Assad’s Syria is Not Ready for International Rehabilitation
After nearly a decade of civil war, Syria’s Assad regime is trying to pick up the pieces of a broken country. Engaged in territorial disputes with Turkey, unable to properly project civil law within its borders and plagued by a dearth of economic activity and functioning infrastructure, Syria’s ability to move forward will require a monumental task it is not yet ready for: regaining legitimacy in the eyes of the international community.
Syria has become an international pariah. It is currently subjected to financial sanctions put in place by the United States and the European Union and has been alienated by Gulf states for years. These factors have forced Assad to reconsider the geopolitical realities of the Middle East, and he may see opportunity in the fact that several Arab states’ decisions to normalize ties with Israel have been celebrated by the international community. More importantly, Arab states normalizing ties with Israel can lead to warmer relations with the incumbent American administration—currently engaging in such an exchange with Sudan as well as several Gulf states.

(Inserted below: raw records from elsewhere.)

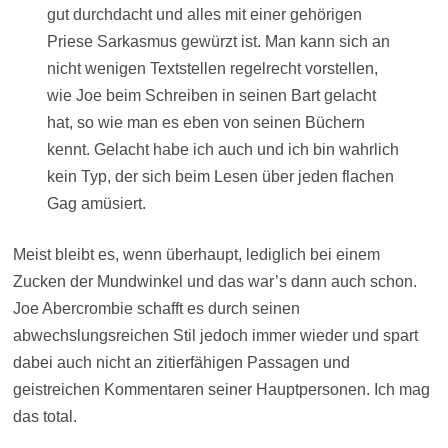
gut durchdacht und alles mit einer gehörigen
Priese Sarkasmus gewürzt ist. Man kann sich an
nicht wenigen Textstellen regelrecht vorstellen,
wie Joe beim Schreiben in seinen Bart gelacht
hat, so wie man es eben von seinen Büchern
kennt. Gelacht habe ich auch und ich bin wahrlich
kein Typ, der sich beim Lesen über jeden flachen
Gag amüsiert.
Meist bleibt es, wenn überhaupt, lediglich bei einem
Zucken der Mundwinkel und das war’s dann auch schon.
Joe Abercrombie schafft es durch seinen
abwechslungsreichen Stil jedoch immer wieder und spart
dabei auch nicht an zitierfähigen Passagen und
geistreichen Kommentaren seiner Hauptpersonen. Ich mag
das total.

But unlike Sudan—which is moving to normalize relations with Israel after signaling to the international community that, under a new civilian-led government, it would become a law-abiding state once more—Syria, under Bashar al-Assad, is nowhere near able to make such a claim.
What started off as a series of relatively peaceful protests in the Syrian city of Daara in 2011 has become a decade of full-fledged fighting between government forces and rebel groups—showing the true lengths to which Assad will go to stay in power. As of 2019, nearly 4 million Syrian refugees have been forced to flee to Turkey, nearly 6.2 million Syrians have been internally displaced and, according to the UN envoy to Syria, an estimated 400,000 Syrians have been killed during the armed conflict. These casualties were inflicted by Russian strikes carried out indiscriminately in civilian areas at the invitation of the Assad regime, by the Syrian government’s own use of live ammunition against protestors and by the regime’s atrocious failure to abide by the 1997 Chemical Weapons Convention (CWC).
Syria became a signatory to the CWC in 2013, which banned the production, use and stockpiling of chemical weapons. Had Syria complied with international law it would have disposed of all its chemical weapons upon signing the legally binding treaty. Not only did it fail to do so—showing an inability to be a good-faith actor in the international community—but it used the weapons against its own civilian population.
A 2019 study by the Global Public Policy Institute indicated that at least 336 chemical weapons attacks have happened in Syria since the outbreak of the civil war—attributing 2 percent of the attacks to the Islamic State and 98 percent to the Assad regime. These attacks show that, for the regime, maintaining power is a priority over compliance with one of the most important treaties in modern history.
Assad and his allies have attempted to obfuscate the truth about the use of chemical weapons. Syria is not a signatory to the Rome Statute, which grants the ICC jurisdiction to investigate potential war crimes, and Russia has prevented similar oversight initiatives by practicing its veto power in the UN Security Council. But the international community has still been exposed to ample evidence that Assad prioritizes his grip on power in Syria over compliance with international norms and law.
Leadership that is willing to use chemical weapons as a means of staying in power needs to be ostracized by the international community, not pardoned.
Syria’s international rehabilitation is also hampered by Assad’s intransigence over potential negotiations with Israel. In early October of 2020, he said in an interview with Russian state news that peace talks with the Jewish state would happen only when Israel was ready to “return the occupied Syrian land,” referring to the Golan Heights.
Assad has made the same demand in the past, and he knows what answer to expect from his Israeli counterparts: absolutely not.
Hoping to be surprised by Israeli generosity, however, was not Assad’s goal. In making such a remark, Syria’s leader hoped American and European officials would recognize his regained authority and, perhaps, discuss the normalization of ties with Israel as a bargaining chip for the lifting of international sanctions without the precondition that Syria undergo a transition of power.
Such a move must not happen.
As devoted as the international community may be to seeing Syria rebuilt and, potentially, have it normalize ties with Israel, it cannot happen when one of the world’s most bloodthirsty dictators remains in power.